I remember being parked outside a KFC when I saw a very old man selling some balloons. I thought to myself, “Who will buy this from him and how will he earn enough through this to support himself much less a family?” So, I gave him some money. I then saw a very young child no older than seven or eight selling some bits and pieces. I gave him some money, too. Soon, more people showed up. One of them was another very elderly man with a walking stick who had a limp in his leg. I did not want more people to see me giving out money so I cracked open my door and stealthily put out my hand with some money without looking at the man. He took it and went off.
That was the moment when God made me realize my mistake: Charity was not simply the act of giving money but there is a whole manner in which it should be done that reflects how each of us should think about ourselves and the poor. I did not extend these people the courtesy of standing up, looking them in the eyes, giving them their due, and showing them the respect that all people deserve. Instead, I swiped a hand here and cracked open a window there in a way that reflected my view of myself as being on the higher plane, the fortunate one, the one who was doing such people a favor.
But I was not doing the poor a favor by giving them money but they did me a favor by taking it. They are not the ‘less fortunate’ for having less material wealth than me but I am the less fortunate for being showered in God’s blessings and yet being ungrateful.
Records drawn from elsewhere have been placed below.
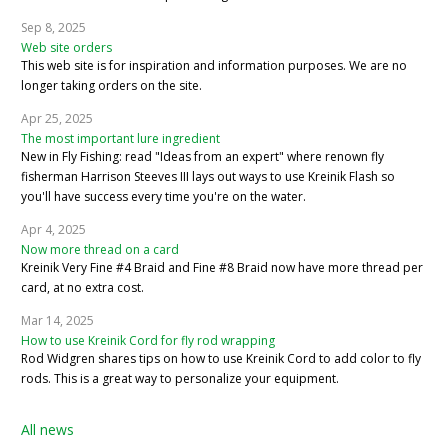
Sep 8, 2025
Web site orders
This web site is for inspiration and information purposes. We are no
longer taking orders on the site.
Apr 25, 2025
The most important lure ingredient
New in Fly Fishing: read "Ideas from an expert" where renown fly
fisherman Harrison Steeves III lays out ways to use Kreinik Flash so
you'll have success every time you're on the water.
Apr 4, 2025
Now more thread on a card
Kreinik Very Fine #4 Braid and Fine #8 Braid now have more thread per
card, at no extra cost.
Mar 14, 2025
How to use Kreinik Cord for fly rod wrapping
Rod Widgren shares tips on how to use Kreinik Cord to add color to fly
rods. This is a great way to personalize your equipment.
All news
It is I who need their supplications more than they need mine, and it is I who will likely have a tougher reckoning in the next life than many of them. It is the poor who will fill up Paradise, they who will enter it first, and they who will surround the Prophet (God bless him) as affirmed in our texts. Where am I in relation to that?
From that day I made a promise to myself to see my charity as merely a fee being returned to its rightful owners, as Zubayda bint Ja’far did. I decided to humble myself in front of them, to stand up when giving them charity in a respectful manner when in person, hold their hands, request incessantly for their supplication (especially for my deceased), and to show them such respect even in instances of refusal. I decided never to think that I was doing them a favor but only to place my hope in God that He would accept whatever little I did.
And this is where the words of Abu Abd Allah al-Maghribi began echoing in my ears: “The greatest of all creatures is the well-off man who humbles himself before the poor and holds them in high regard,” and the words of Mu’adh al-Nasafi said: “God will never destroy a people, no matter what they do, unless they hold the poor in contempt and humiliate them,” and the words of Imam al-Qushayri: “The greatest freedom lie in serving the poor.”
And finally the words of the Prophet (God bless him): “Seek out the weak and vulnerable among you. You are only given provision and support due to your support of them.”
May God purify us, our wealth, our charity, and all of our actions.